Ya la moto se había marchado por delante, y ahora se vio la ráfaga del faro que giraba, al tomar la carretera. Daniel montaba el último en la bici, y todo el grupo silencioso se alejó velozmente. Macario y Carmelo se volvían de nuevo hacia el interior del local.

– ¡Los pobres!

– Y la querían – dijo Carmelo -. Bien se conoce que tenían que quererla todo el mundo a la muchachita que se ahogó. El que más y el que menos, venían llorados, en seguida lo vi. Habían llorado a base de bien, no sólo ellas, también alguno de los tíos. Cuando un hombre llora así, alguna cosa gorda lo castiga, una cosa muy ácida le reniega por dentro – ponía la mano en forma, de araña y la oprimía contra el vientre.
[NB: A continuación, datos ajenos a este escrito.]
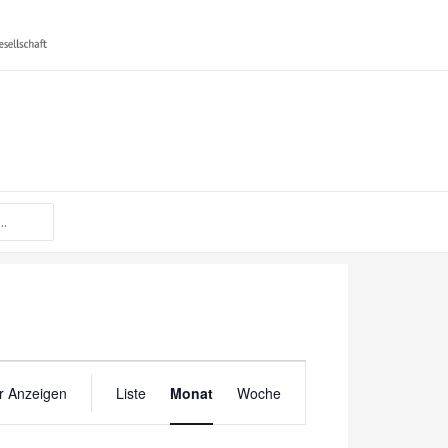
SAMSTAG
SONNTAG
Veranstaltung
Ansichten-
er Anzeigen
Liste
Monat
Woche
Navigation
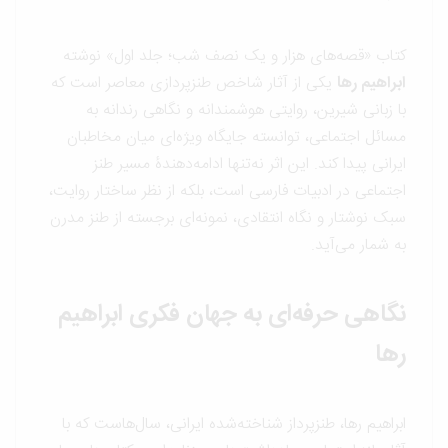
کتاب «قصه‌های هزار و یک نصف شب؛ جلد اول» نوشته
ابراهیم رها
یکی از آثار شاخص طنزپردازی معاصر است که
با زبانی شیرین، روایتی هوشمندانه و نگاهی رندانه به
مسائل اجتماعی، توانسته جایگاه ویژه‌ای میان مخاطبان
ایرانی پیدا کند. این اثر نه‌تنها ادامه‌دهندۀ مسیر طنز
اجتماعی در ادبیات فارسی است، بلکه از نظر ساختار روایت،
سبک نوشتار و نگاه انتقادی، نمونه‌ای برجسته از طنز مدرن
به شمار می‌آید.
نگاهی حرفه‌ای به جهان فکری ابراهیم
رها
ابراهیم رها، طنزپرداز شناخته‌شده ایرانی، سال‌هاست که با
– Estas desgracias repentinas le sobrecogen al más templado- dijo el pastor -; y mayormente cuando te caen en día de fiesta, que no se trae más que descuido y alegría y pensamiento de pasarlo chachi: bárbaro, como ellos dicen; así que te hace el efecto de caer de repente de lo blanco a lo negro.

El alcarreño dijo:

– Cosa frecuente es esa en los madrileños, de puro desquiciados para la fiesta. Tienen más accidentes en las diversiones, que no por causa del trabajo. Más muertos hacen las fiestas que los días de labor. Así es como se las gastan los madrileños.

– Me parece – asentía el pastor -. Quieren coger el cielo con las manos, de tanto y tanto como ansían de divertirse, y a menudo se caen y se estrellan. Da la impresión de que estuvieran locos, con esas ansias y ese desenfreno; gente desesperada de la vida es lo que parecen, que no la calma ya nada más que el desarreglo y que la barahúnda.
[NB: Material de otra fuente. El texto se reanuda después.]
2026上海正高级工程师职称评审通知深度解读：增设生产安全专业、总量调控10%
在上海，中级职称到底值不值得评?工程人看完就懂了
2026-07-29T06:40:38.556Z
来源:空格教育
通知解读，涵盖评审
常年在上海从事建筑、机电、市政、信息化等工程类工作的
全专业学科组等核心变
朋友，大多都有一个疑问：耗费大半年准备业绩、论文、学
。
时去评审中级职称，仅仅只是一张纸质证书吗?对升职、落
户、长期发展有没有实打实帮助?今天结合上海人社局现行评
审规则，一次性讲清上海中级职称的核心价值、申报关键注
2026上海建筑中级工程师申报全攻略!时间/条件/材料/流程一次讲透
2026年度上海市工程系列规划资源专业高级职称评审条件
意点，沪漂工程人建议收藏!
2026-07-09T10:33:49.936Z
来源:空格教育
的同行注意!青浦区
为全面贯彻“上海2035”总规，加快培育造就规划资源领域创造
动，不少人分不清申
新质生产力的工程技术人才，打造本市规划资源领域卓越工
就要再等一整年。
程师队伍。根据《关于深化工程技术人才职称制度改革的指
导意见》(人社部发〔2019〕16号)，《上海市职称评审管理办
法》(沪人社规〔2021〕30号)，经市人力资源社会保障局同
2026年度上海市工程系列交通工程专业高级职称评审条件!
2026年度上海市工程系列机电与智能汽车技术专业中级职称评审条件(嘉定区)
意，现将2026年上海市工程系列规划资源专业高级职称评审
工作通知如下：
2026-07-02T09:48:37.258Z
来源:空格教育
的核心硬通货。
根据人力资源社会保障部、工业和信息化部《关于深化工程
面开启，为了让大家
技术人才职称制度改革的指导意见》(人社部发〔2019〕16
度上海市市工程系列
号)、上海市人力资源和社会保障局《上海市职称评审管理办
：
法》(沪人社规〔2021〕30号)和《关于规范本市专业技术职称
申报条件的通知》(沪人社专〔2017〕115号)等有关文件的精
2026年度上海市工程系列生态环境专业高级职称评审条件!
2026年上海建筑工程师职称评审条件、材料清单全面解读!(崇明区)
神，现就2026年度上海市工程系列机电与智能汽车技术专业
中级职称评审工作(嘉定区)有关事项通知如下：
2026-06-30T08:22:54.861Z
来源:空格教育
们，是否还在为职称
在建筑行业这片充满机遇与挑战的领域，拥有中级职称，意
– Eso le hace pensar a uno – asintió el alcarreño.

– Que son un poco amigos de la jira y del bureo; tampoco hay que exagerar. Madrid se presta a todo.

– Madrid es lo mejor de toda España – cortaba Carmelo, con un gesto categórico.

– Lo mejor – dijo Lucio lentamente -, y también lo peor. Macario apuraba el vino.

– Bueno – dijo después -; yo creo que ya está visto todo lo que teníamos que ver en el día de hoy. ¿Quién se viene?

– Todos – dijo el pastor -. Éste y yo por lo menos – sujetaba al alcarreño por la manga de la camisa.

– Aguarda un segundito – protestó el alcarreño -. ¿Nos corre alguien?

– Nada, a casita se ha dicho y nada más. ¡Mañana se madruga! Las ovejas ya no me comen más que con la fresca. Una chispa más tarde que las saque, y no prueban bocado, por causa el calor, tras que están ya pellejas de por suyo. Yo mañana a las cinco, ya lo sabes, el rinrín y el café y arreando, a pegarle patadas a las piedras. Ya conoces mi vida. Así que venga, Liodoro, no me enredes y tira ya para alante, que también hay derecho de dormir.

– ¡Bueno, hombre, bueno! Que apure este culito tan siquiera. Eso es el egoísmo; porque tú madrugas, ya quieres acostarnos a todos los demás. Y suelta, que me rompes la camisa, ¡y a ver después con qué me tapo!